Guinea fowl love to be free range but not everyone can.

Guineas are quite similar to turkeys in their habits and have never become fully domesticated. They are impatient birds especially if kept indoors preferring to roost out in the open, though they will frequently roost in the hen-house with the chickens.

If you plan to free range your guinea fowl you can use the feed and water to help bring them back every night bu making sure the supply of feed and clean fresh water is in the run.

Below: My Guinea fowl free ranging with the Light Sussex hens.

They are very hardy and usually necessitate little care and they are well amused by open spaces. A mirror or reflective surface is excellent for guineas, they like to look at themselves.

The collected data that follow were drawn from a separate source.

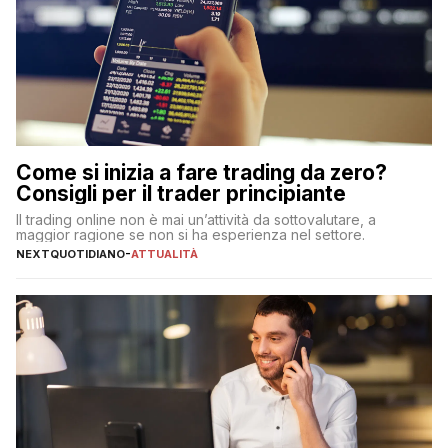
Come si inizia a fare trading da zero?
Consigli per il trader principiante
Il trading online non è mai un’attività da sottovalutare, a
maggior ragione se non si ha esperienza nel settore.
NEXTQUOTIDIANO
-
ATTUALITÀ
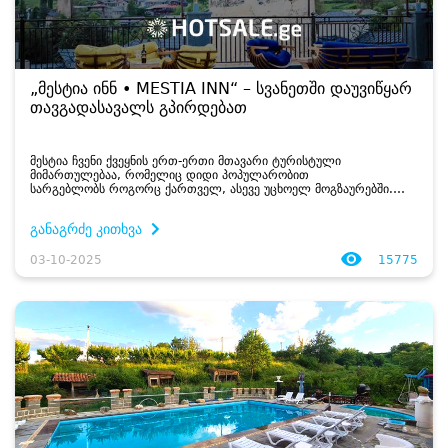
„მესტია ინნ • MESTIA INN“ – სვანეთში დაუვიწყარ
თავგადასავალს გპირდებათ
მესტია ჩვენი ქვეყნის ერთ-ერთი მთავარი ტურისტული
მიმართულებაა, რომელიც დიდი პოპულარობით
სარგებლობს როგორც ქართველ, ასევე უცხოელ მოგზაურებში.
ძველი სვანური კოშკები, თოვლიანი მწვერვალები, ულამაზესი
ხეობები და უგემრიელესი ტრადიციული სამზარეულო არცერ...
განაგრძე კითხვა
03-10-2025
15775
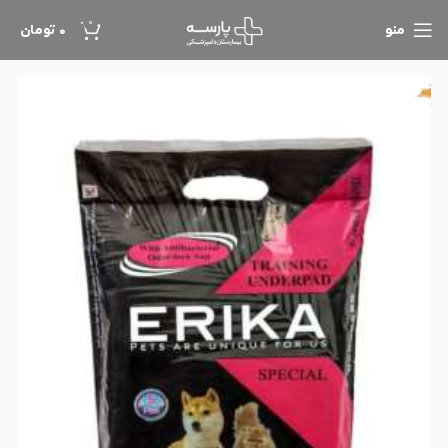
0
منو
0
تومان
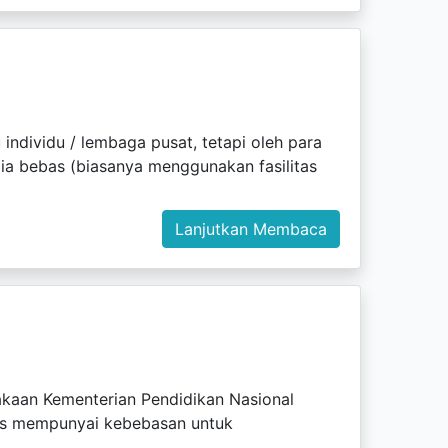
individu / lembaga pusat, tetapi oleh para
a bebas (biasanya menggunakan fasilitas
Lanjutkan Membaca
kaan Kementerian Pendidikan Nasional
nas mempunyai kebebasan untuk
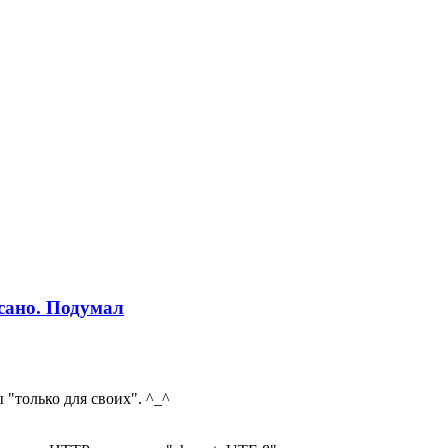
сано. Подумал
 "только для своих". ^_^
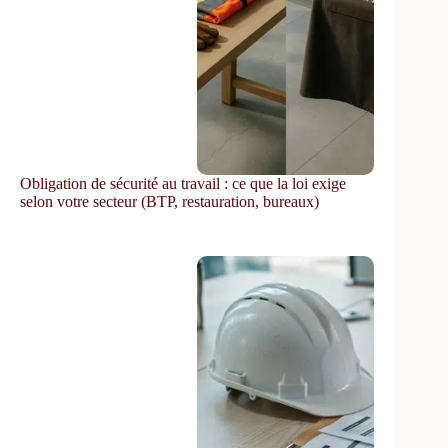
Obligation de sécurité au travail : ce que la loi exige
selon votre secteur (BTP, restauration, bureaux)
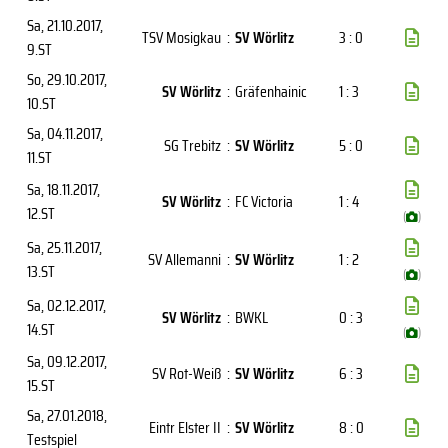
Sa, 21.10.2017
,
TSV Mosigkau
:
SV Wörlitz
3 : 0
9.ST
So, 29.10.2017
,
SV Wörlitz
:
Gräfenhainic
1 : 3
10.ST
Sa, 04.11.2017
,
SG Trebitz
:
SV Wörlitz
5 : 0
11.ST
Sa, 18.11.2017
,
SV Wörlitz
:
FC Victoria
1 : 4
12.ST
(
)
Sa, 25.11.2017
,
SV Allemanni
:
SV Wörlitz
1 : 2
13.ST
(
)
Sa, 02.12.2017
,
SV Wörlitz
:
BWKL
0 : 3
14.ST
(
)
Sa, 09.12.2017
,
SV Rot-Weiß
:
SV Wörlitz
6 : 3
15.ST
Sa, 27.01.2018
,
Eintr Elster II
:
SV Wörlitz
8 : 0
Testspiel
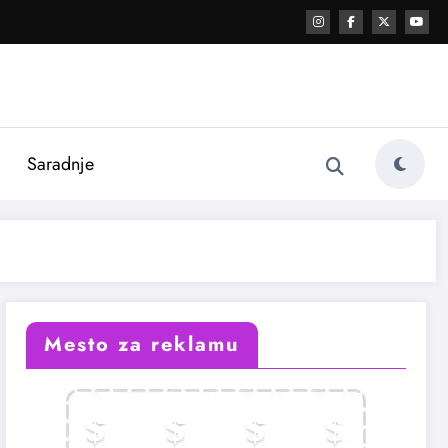
i
Saradnje
Mesto za reklamu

Because of their watchful alertness and their loud warning cries in the presence of danger, they are frequently kept on farms to warn the other fowls of danger and to frighten away hawks, crows, and the like.

Guineas are not recognised as a standard class of poultry and you wont see them at poultry shows. 

At what age do you let Guinea fowl free range?

Me, personally, never before 12 weeks of age.  They are just too young and flighty and need to settle into their new surroundings well before you let them out. My answer is that you can start to free range guinea fowl from between 3 and 4 months of age.

The first stage is to let them out just 30 minutes or so before they normally roost, that way they won't have the time to wander far before it'd bedtime.

Management of Guinea Fowl:

It is a good job they spend so much time free ranging as they make a peculiar, harsh, querulous noise, which is oft-repeated, and not agreeable. It is loud and ongoing.

Young birds will do extremely well on a regime designed for turkeys, but generally, they can be fed a diet similar to that suggested for chickens and bantams.

Ranging Guinea fowl will find a great deal of their food naturally and they are more interested in insects and bugs than they are in most things vegetable, although they do graze, makes them better for the backyard keeper who may be worried about his prize vegetable plot.

Unlike other types of poultry, which have separate breeds, Guinea fowl merely have differing colours. There is the normal coloured plumage - grey on the neck with white spotted feathers on the body, called pearl.

There is about two dozen different but not all really distinctive colours, ranging from chocolate and pewter to purple and lavender, but some specific colours are given names such as White, Lavender, Buff Dundottes and Royal Blue.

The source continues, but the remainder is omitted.